Due bambini, la testa martoriata dal padre con ripetuti colpi di martello. L’agghiacciante “fatto” di cronaca a Trento e capire il perché per persone normali sembra impresa impossibile. Padri e madri di tutto il mondo da sempre, pur nelle diversità di epoche tra loro socialmente estranee, di riflesso incomparabili, nei rapporti con i figli, sono esattamente sovrapponibili se considerata in termini di protezione. Guai a chi osasse far loro violenza verbale, psicologica, fisica. Uguale il sentimento di difesa di soggetti esposti alle angherie di malintenzionati. Insito e acquisito il dovere di proteggerli. Non è diversa la tutela dei figli per padri e madri, in età avanzata e il mondo animale si comporta da millenni allo stesso modo. Tiene i piccoli lontani dall’aggressione di predatori voraci, li tutela in nidi e tane.
Se tutto questo è vero e comprovato da milioni di esempi, ecco la difficoltà di porsi in termini di analisi se la cronaca racconta di genitori che uccidono i figli e di figli che uccidono i genitori. La varietà dei moventi è sconcertante, le analisi di psicologi, criminologi, giornalisti, uomini delle forze dell’ordine, magistrati inquirenti o giudicanti, può soddisfare la domanda di uomini e donne affezionati alla “nera”, ma non risponde con tesi convincenti a indagini di livello superiore. Follia, raptus, alterazione mentale da droga e alcol e che altro? Per rifiutare ogni deduzione che pure avrebbe una sua credibilità, è buona scelta immaginare se stessi con in mano una pistola, un coltello, un martello e di fronte un bambino, una bambina, generati con il/la partner. E sparare, accoltellare, colpirli a morte, a martellate. Impossibile immaginarlo?
Il senso comune, la logica, la natura stessa di esseri umani, finiscono in corto circuito. No, impossibile vivere virtualmente gli attimi che precedono il gesto omicida. Se accade nella realtà vuol dire che in menti sconvolte (droga, alcol, follia latente, egoismo estremo) l’imponderabile cancella ogni immagine del passato: l’emozione della nascita dei figli, il loro primo sorriso, il mam-ma, pa-pà parole appena balbettate, le notti insonni a coccolarli, il tempo del gattonare, i primi passi incerti, le braccia la collo e l’odore del latte rigurgitato, il tempo dell’asilo, della scuola, i panni bagnati sulla fronte che scotta per la febbre, i momenti di coinvolgimento nei giochi.

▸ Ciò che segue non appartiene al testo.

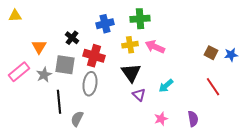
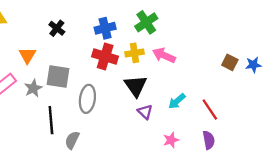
green cross: (140, 19) -> (146, 22), turned -30
black cross: (72, 38) -> (57, 28), moved
red cross: (94, 56) -> (105, 56), moved
red line: (213, 87) -> (210, 109), moved

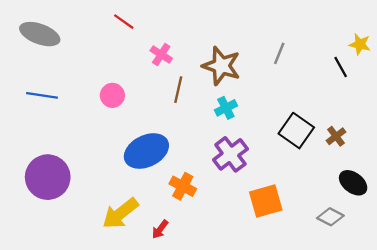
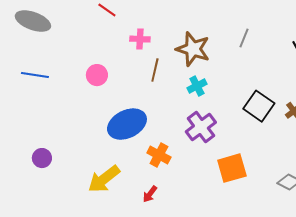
pink cross: (161, 54) -> (140, 39), turned -30
purple circle: (48, 177) -> (42, 158), moved, size x0.5
red arrow: (160, 229) -> (150, 194), moved

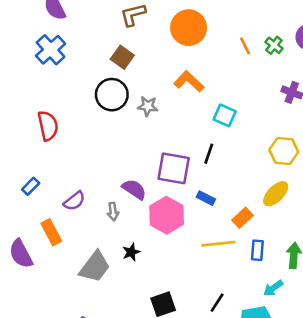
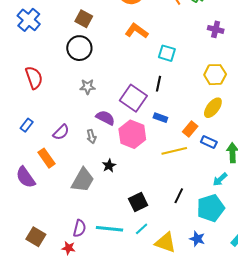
gray star: (148, 106) -> (88, 87), moved
purple square: (174, 168) -> (133, 98), turned 32
blue rectangle: (257, 250) -> (209, 142), moved, turned -63

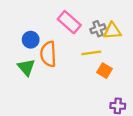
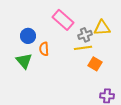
gray cross: (98, 29) -> (85, 35), moved
orange semicircle: (48, 54) -> (44, 49), size x0.6

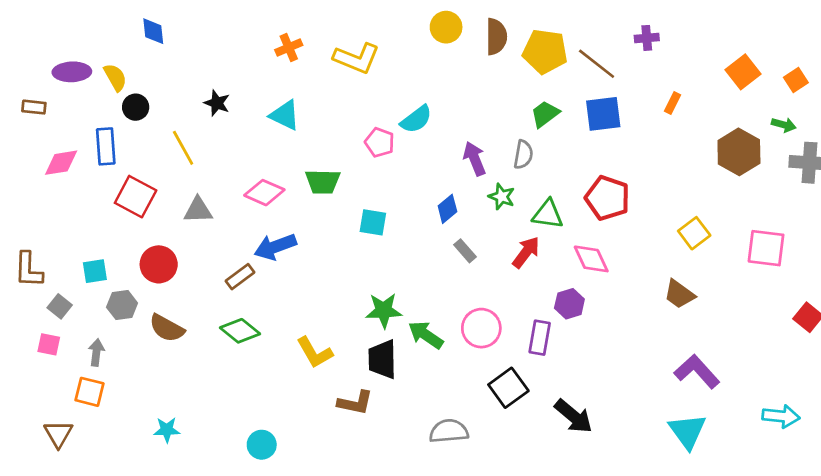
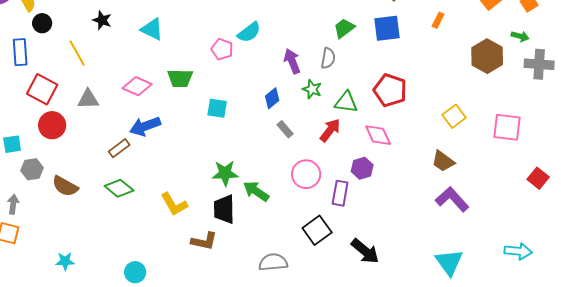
red circle: (159, 264) -> (52, 125), moved
pink circle: (481, 328) -> (306, 174), moved
purple L-shape: (697, 371) -> (452, 199), moved

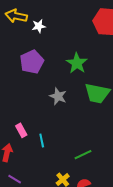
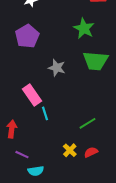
green star: (77, 63) -> (84, 28), moved
pink rectangle: (21, 130) -> (32, 95), moved, size x1.5

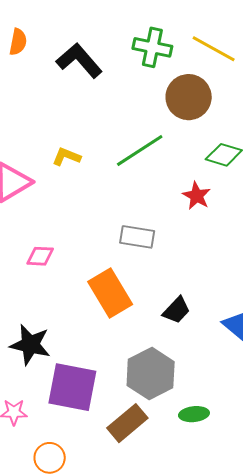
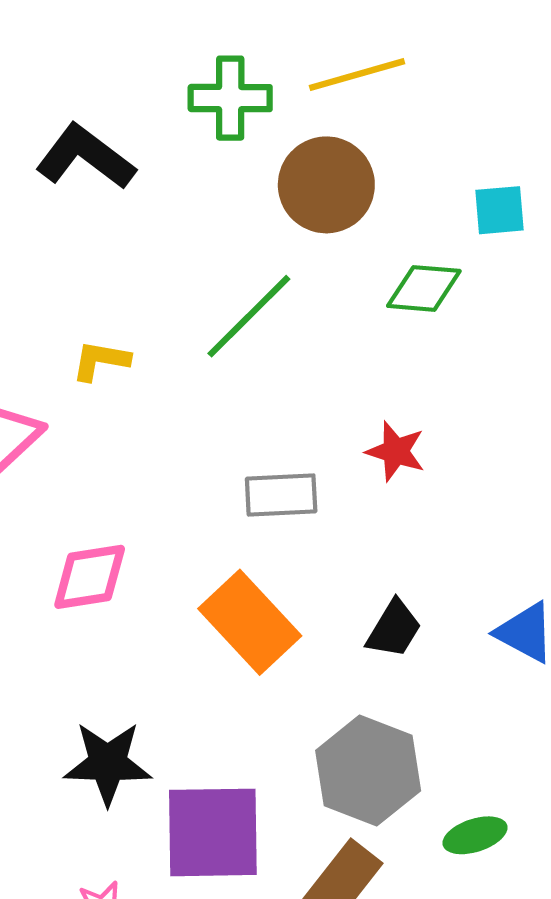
yellow line: (214, 49) -> (357, 75), turned -33
red star: (197, 196) -> (396, 451), moved
pink diamond: (40, 256) -> (90, 577), size x1.4

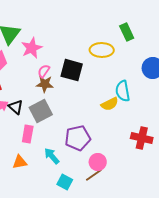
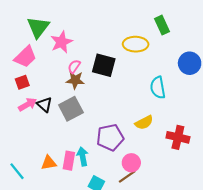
yellow semicircle: (110, 104) -> (144, 123), moved
pink rectangle: (28, 134) -> (69, 161), moved
cyan arrow: (52, 156) -> (83, 156), turned 30

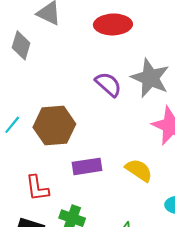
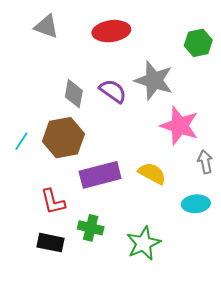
gray diamond: (21, 45) -> (74, 94), moved
purple rectangle: (87, 166) -> (100, 175), size x1.4

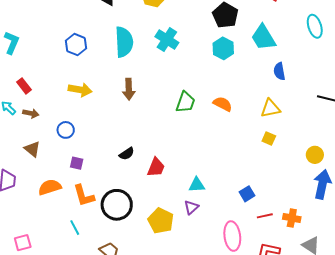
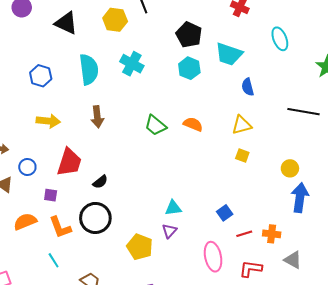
cyan trapezoid: (263, 37) -> (229, 54), turned -36
green trapezoid: (185, 102) -> (155, 125), turned 115
blue circle: (66, 130) -> (27, 167), moved
red trapezoid: (156, 167) -> (69, 162), moved, size x1.4
black circle: (117, 205) -> (95, 218), moved

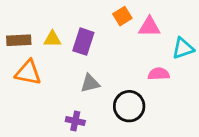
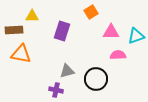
pink triangle: (149, 27) -> (111, 32), moved
yellow triangle: (52, 39) -> (32, 16), moved
gray triangle: (90, 83) -> (67, 71), moved

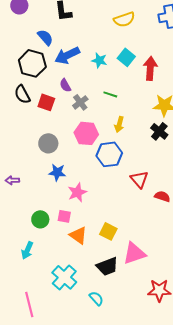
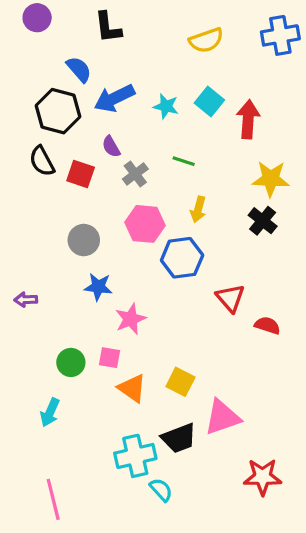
cyan cross: (64, 277) -> (135, 456), moved, turned 35

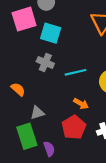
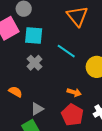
gray cross: (45, 63) -> (35, 63), turned 35
cyan line: (75, 72) -> (66, 51), moved, turned 60

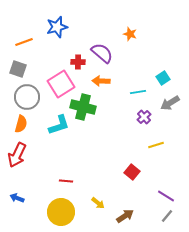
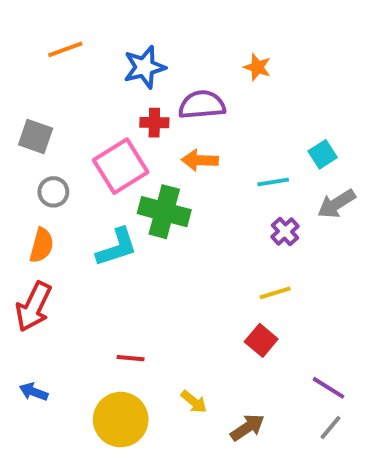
blue star: (57, 27) -> (144, 67), moved
orange line: (24, 42) -> (65, 49), moved
purple semicircle: (102, 53) -> (202, 105), turned -45
gray circle: (27, 97) -> (53, 192), size x0.6
yellow line: (156, 145) -> (275, 293), moved

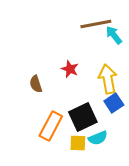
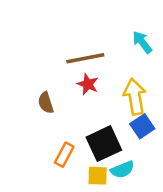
brown line: (96, 24) -> (85, 58), moved
orange rectangle: (51, 126) -> (64, 155), size x0.7

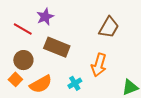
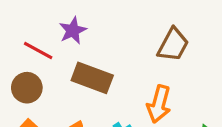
brown circle: (23, 60) -> (27, 88), moved

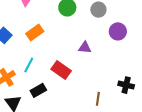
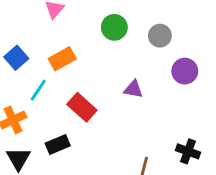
cyan line: (29, 65) -> (38, 90), moved
red rectangle: (61, 70) -> (82, 107), moved

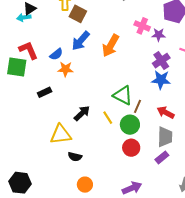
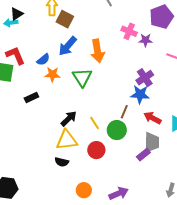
orange arrow: (111, 46) -> (98, 51), turned -40
purple cross: (161, 61) -> (145, 78), moved
blue star: (161, 80) -> (140, 94), moved
green triangle: (123, 95) -> (82, 77), moved, turned 30
yellow triangle: (61, 134) -> (67, 140), moved
red circle: (131, 148) -> (96, 150), moved
purple rectangle: (162, 157) -> (143, 155), moved
orange circle: (85, 185) -> (84, 190), moved

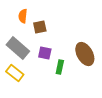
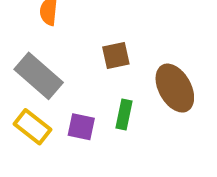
brown square: (40, 27) -> (116, 56), moved
purple square: (45, 53) -> (81, 127), moved

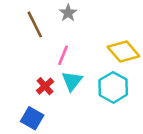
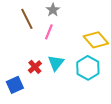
pink line: (63, 55) -> (49, 32), moved
blue square: (32, 118) -> (15, 85), moved, turned 36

Tutto via in attimi da incubo, impossibili da collocare nel casellario della natura umana. L’indice che preme sul grilletto, la mano levata in alto un attimo prima di ferire a morte: l’unico pensiero compatibile è profondamente laico e così la domanda sui perché di così crudele disumanità. Chi ha fede liquida con la tesi del libero arbitrio concesso da Dio agli uomini. Per tuti glia altri dominano il buio, i confini angusti della non comprensione.